---------- PROVIDED DATA

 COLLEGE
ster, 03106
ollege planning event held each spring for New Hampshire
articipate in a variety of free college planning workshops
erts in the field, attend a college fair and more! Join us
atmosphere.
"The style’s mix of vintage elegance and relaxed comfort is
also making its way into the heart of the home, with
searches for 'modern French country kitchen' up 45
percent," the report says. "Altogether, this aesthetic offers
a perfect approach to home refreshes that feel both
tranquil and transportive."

--------------------
---------- PROVIDED DATA

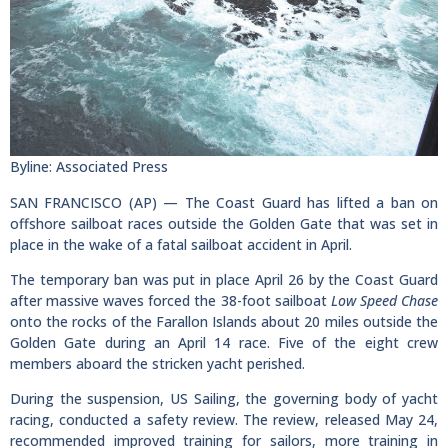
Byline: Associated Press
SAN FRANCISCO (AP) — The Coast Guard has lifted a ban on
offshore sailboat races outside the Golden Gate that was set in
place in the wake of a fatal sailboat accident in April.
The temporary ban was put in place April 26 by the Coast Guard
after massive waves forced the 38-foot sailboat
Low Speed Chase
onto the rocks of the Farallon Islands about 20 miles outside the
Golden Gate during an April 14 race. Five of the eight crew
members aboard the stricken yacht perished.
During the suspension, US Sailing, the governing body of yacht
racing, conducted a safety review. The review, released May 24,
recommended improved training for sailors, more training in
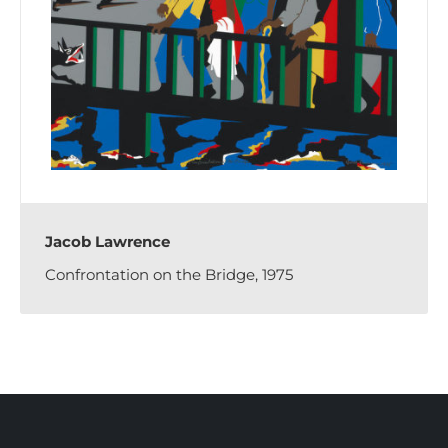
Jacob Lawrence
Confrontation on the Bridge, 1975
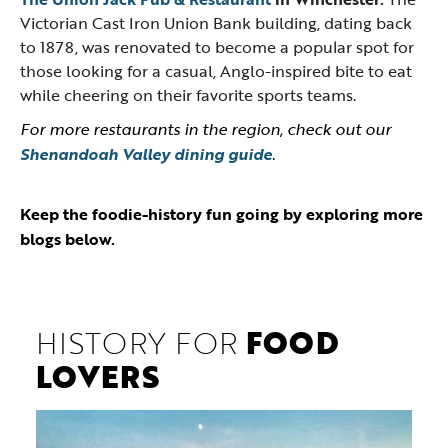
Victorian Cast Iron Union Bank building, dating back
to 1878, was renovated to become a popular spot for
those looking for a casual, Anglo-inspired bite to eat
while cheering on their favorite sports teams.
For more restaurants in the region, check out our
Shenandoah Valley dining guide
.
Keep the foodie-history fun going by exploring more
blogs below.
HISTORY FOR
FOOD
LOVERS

--------------------
---------- PROVIDED DATA

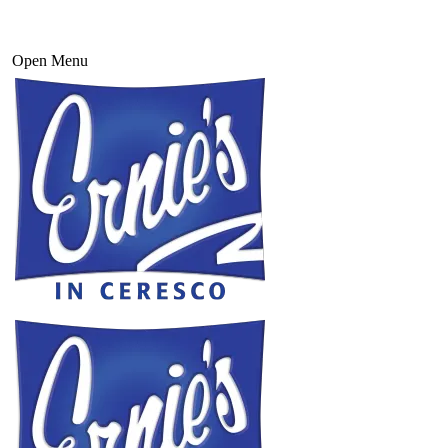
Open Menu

--------------------

YOUR GOAL →
Both end lines included, restate word for word the lines above from the line with "ollege planning event" to the line with "relaxed comfort is", and nothing else.

WRITTEN SOLUTION →
ollege planning event held each spring for New Hampshire
articipate in a variety of free college planning workshops
erts in the field, attend a college fair and more! Join us
atmosphere.
"The style’s mix of vintage elegance and relaxed comfort is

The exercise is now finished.